The important point is that Client X who adopts a given fix at a given moment in time doesn't get broken by client Y later. In this sense, any "Check for updates" functionality may be problematic, since those clients really want to deploy what they have tested only. Perhaps it would be better in this case to not even provide an update site, but provide downloadable artifacts only (i.e. an M-build containing the standard ZIPs as well as a zipped Repo for those who consume p2 in their build scripts).
 
Cheers,
--
Martin Oberhuber, Senior Member of Technical Staff, Wind River
Target Management Project Lead, DSDP PMC Member
http://www.eclipse.org/dsdp/tm
 
 


From: eclipse-pmc-bounces@xxxxxxxxxxx [mailto:eclipse-pmc-bounces@xxxxxxxxxxx] On Behalf Of Walter Harley
Sent: Donnerstag, 12. März 2009 02:04
To: eclipse-pmc@xxxxxxxxxxx
Subject: RE: [eclipse-pmc] post 3.4.2 builds

Good points.
 
Re #0, "completely untested" feels like a bit of an overstatement.  One advantage of doing a full build is that we can get a full automated test pass.  That's more testing than what we get if you or I just rebuild our plugin and put it up on a web page somewhere.
 
Re #1, yes, that's the tradeoff and it's hard to say which is right.  As an example, MSFT releases their hotfixes as individual patches, individually installable and uninstallable; I assume that's because of customer pressure.  So indeed maybe having a single update site is not the right thing.
 
Re #2, I think this is already the situation.  Third-party products are already based on post-..2 releases (I know IBM does this, and BEA did too).  Even between service releases people patch specific plugins.  Product name and release train has never been a reliable indicator of plug-in version.
 
I do think the releng resources are a very significant issue though, not to be glossed over.  On the other hand, if we don't do it as an automated joint build, someone's gonna have to teach me how to sign packages and make an update site, and that might be even harder :-)
 
Thanks,
  -walter


From: eclipse-pmc-bounces@xxxxxxxxxxx [mailto:eclipse-pmc-bounces@xxxxxxxxxxx] On Behalf Of Steve Northover
Sent: Wednesday, March 11, 2009 3:55 PM
To: eclipse-pmc@xxxxxxxxxxx
Subject: Re: [eclipse-pmc] post 3.4.2 builds


For me, the build  would contain fixes that product teams from different companies and different developers felt were needed for a 3.4.3 build (if there was one, but there wasn't).  It would be totally untested.  That's bad but we could say this up front.
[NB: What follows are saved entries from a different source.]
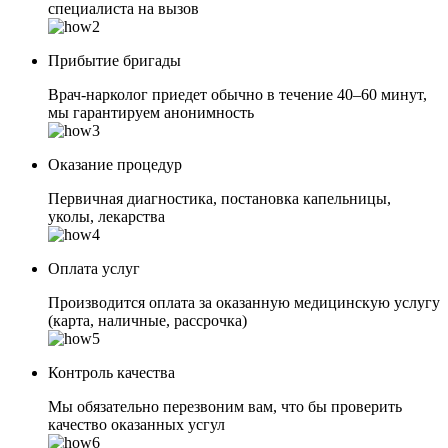
специалиста на вызов
Прибытие бригады
Врач-нарколог приедет обычно в течение 40–60 минут,
мы гарантируем анонимность
Оказание процедур
Первичная диагностика, постановка капельницы,
уколы, лекарства
Оплата услуг
Производится оплата за оказанную медицинскую услугу
(карта, наличные, рассрочка)
Контроль качества
Мы обязательно перезвоним вам, что бы проверить
качество оказанных усгул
1) Consumers of the build would need to be ok with this and I suspect that they would not.  For example, you care about one small bug in JDT but you risk a bunch of unrelated code from SWT that could break your product completely.
2) What people were running in the field would depend on when the build was made.  How could bugs be reported against it or when something breaks, how can we know what the person is actually running?